Table III provides a comparison between the TG-based write circuit and the write schemes inspired by the Gupta et al. [21] 2T-1R layout, both of which can produce a bidirectional current with an amplitude greater than the SHE-MTJ critical current. Assuming the typical 50% duty cycle, the maximum operating clock frequency based on which each of the circuits can ensure complete switching of the MTJ states are listed in Table II. 1TG-1R write circuit can operate at 12% higher clock frequency, while realizing at least 13% average energy reduction compared to 2T-1R write circuit.
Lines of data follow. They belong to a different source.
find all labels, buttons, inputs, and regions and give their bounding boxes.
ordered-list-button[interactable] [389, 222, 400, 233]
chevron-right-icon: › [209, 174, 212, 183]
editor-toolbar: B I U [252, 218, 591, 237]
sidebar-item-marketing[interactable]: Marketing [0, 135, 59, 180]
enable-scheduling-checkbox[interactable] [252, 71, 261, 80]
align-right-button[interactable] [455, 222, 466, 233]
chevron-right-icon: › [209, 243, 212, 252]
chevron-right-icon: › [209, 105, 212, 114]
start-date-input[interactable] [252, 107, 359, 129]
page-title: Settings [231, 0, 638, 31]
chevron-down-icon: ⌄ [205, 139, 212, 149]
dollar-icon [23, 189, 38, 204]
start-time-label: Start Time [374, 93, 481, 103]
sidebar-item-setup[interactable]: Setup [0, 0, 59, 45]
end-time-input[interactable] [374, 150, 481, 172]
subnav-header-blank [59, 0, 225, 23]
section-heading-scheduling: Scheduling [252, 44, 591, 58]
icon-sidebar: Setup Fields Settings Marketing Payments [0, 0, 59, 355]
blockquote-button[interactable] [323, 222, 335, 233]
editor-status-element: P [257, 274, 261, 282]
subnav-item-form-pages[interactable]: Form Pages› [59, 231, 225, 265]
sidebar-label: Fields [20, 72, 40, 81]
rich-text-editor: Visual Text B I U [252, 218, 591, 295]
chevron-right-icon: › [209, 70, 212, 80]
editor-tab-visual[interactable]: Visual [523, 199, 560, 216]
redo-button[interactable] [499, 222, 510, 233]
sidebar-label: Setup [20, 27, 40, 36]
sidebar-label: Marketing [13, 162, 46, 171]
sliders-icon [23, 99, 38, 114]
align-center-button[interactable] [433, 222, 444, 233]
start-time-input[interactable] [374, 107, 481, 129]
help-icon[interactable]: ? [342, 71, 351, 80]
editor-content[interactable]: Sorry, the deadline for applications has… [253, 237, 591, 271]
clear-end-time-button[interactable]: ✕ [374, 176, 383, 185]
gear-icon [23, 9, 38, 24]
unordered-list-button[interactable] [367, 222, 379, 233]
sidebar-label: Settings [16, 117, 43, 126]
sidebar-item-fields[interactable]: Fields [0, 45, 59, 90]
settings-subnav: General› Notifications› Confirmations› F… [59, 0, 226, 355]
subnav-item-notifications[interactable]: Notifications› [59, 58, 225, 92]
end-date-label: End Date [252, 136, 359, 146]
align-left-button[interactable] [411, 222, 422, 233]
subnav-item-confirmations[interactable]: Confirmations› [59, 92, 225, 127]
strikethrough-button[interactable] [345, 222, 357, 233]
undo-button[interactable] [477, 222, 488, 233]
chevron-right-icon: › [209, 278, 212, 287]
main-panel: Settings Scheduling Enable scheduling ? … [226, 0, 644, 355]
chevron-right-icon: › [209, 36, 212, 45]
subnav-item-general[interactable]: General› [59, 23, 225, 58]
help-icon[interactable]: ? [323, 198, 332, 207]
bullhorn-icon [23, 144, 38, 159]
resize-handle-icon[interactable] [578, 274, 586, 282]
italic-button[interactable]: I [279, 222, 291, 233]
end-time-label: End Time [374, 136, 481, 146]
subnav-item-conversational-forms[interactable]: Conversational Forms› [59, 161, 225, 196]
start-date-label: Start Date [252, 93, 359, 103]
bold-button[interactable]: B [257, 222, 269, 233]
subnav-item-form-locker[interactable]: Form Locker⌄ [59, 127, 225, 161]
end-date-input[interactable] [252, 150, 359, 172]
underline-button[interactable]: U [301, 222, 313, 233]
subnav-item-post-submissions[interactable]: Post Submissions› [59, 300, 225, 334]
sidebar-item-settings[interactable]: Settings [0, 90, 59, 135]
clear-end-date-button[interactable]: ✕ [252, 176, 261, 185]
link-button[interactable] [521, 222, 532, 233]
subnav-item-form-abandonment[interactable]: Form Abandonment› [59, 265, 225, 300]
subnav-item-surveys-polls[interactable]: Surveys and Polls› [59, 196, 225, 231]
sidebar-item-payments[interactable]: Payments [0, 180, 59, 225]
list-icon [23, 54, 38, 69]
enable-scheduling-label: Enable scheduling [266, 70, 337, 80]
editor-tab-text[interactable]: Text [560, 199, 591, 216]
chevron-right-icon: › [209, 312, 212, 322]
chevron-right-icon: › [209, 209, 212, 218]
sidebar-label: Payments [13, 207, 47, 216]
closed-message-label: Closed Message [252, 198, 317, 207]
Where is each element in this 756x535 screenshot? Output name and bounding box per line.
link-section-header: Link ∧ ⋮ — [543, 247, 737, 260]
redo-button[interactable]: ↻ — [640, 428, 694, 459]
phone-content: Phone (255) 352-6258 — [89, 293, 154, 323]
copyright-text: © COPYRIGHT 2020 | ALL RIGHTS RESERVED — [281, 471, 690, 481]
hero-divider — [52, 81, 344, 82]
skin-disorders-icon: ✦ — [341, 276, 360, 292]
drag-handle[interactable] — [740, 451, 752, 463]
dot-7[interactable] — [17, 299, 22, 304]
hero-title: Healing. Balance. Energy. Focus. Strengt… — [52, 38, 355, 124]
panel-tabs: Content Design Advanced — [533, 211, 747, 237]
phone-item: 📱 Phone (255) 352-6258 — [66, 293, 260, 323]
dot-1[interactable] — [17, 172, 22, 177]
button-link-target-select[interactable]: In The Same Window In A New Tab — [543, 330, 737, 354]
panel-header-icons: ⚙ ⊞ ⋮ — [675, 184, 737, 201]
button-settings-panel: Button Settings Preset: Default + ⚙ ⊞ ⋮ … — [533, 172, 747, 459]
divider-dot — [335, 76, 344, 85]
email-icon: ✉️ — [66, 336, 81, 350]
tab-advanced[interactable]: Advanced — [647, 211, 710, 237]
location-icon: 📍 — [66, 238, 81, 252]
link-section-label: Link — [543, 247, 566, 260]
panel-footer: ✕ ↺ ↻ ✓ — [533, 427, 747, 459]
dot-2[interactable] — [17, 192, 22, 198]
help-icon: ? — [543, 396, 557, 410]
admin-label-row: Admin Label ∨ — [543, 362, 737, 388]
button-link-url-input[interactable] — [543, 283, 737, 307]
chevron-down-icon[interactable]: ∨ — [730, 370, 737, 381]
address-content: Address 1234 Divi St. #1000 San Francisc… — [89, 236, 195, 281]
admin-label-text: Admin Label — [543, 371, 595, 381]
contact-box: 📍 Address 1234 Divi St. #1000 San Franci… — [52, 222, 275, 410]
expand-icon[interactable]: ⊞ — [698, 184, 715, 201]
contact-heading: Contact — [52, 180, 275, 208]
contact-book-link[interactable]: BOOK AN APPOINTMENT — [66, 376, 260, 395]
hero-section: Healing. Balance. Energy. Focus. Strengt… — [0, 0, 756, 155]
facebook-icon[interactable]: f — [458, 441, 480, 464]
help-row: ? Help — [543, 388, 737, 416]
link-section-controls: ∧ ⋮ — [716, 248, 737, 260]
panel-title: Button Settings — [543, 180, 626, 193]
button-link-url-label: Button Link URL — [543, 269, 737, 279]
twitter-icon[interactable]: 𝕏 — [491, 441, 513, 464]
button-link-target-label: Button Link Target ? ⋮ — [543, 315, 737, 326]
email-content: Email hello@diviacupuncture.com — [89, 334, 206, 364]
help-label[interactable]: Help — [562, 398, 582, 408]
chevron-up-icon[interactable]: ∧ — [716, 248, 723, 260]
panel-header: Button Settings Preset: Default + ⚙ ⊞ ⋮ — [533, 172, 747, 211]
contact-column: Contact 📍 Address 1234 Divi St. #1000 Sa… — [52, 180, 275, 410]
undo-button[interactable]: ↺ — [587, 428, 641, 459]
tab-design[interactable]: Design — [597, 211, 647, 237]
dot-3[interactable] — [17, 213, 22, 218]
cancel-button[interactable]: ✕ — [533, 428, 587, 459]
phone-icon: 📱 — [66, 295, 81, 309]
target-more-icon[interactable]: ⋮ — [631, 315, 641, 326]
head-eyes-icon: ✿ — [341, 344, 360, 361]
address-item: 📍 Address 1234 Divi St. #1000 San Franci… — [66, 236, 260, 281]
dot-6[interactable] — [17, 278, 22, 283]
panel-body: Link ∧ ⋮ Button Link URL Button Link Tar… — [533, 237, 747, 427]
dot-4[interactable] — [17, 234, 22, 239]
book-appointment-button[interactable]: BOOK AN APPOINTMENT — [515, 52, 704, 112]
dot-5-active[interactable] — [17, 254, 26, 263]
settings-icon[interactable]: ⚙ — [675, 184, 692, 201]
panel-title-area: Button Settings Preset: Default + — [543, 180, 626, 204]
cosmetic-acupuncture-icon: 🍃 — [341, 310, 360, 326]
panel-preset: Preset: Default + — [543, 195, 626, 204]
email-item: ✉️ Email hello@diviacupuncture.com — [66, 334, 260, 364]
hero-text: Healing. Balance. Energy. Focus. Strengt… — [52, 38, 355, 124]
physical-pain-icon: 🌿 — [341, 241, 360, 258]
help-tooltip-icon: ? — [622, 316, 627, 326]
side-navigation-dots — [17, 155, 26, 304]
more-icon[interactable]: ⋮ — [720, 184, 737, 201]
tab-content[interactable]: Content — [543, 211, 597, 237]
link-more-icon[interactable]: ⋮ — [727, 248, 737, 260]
#### IV. PROCESS VARIATION ANALYSIS

In this section, the effect of process variation (PV) on the proposed SHE-MTJ write circuits are investigated. The results shown in Section III are obtained by using the transistors with minimum feature size enabled by the 90nm technology, while higher switching currents can be generated by enlarging the write circuit transistors' size at the expense of higher power consumption. Since, the focus of this section is on the PV effects, we have sufficiently enlarged the transistors' width of the developed write circuits to generate the required current amplitude ensuring the complete switching. Figures 6(a) and 6(b) show the produced write current versus the transistors' size for AP to P, and P to AP switching, respectively. Moreover, Tables IV lists the write delay and power consumption as a function of transistor size, both of which are important metrics for the investigated write schemes.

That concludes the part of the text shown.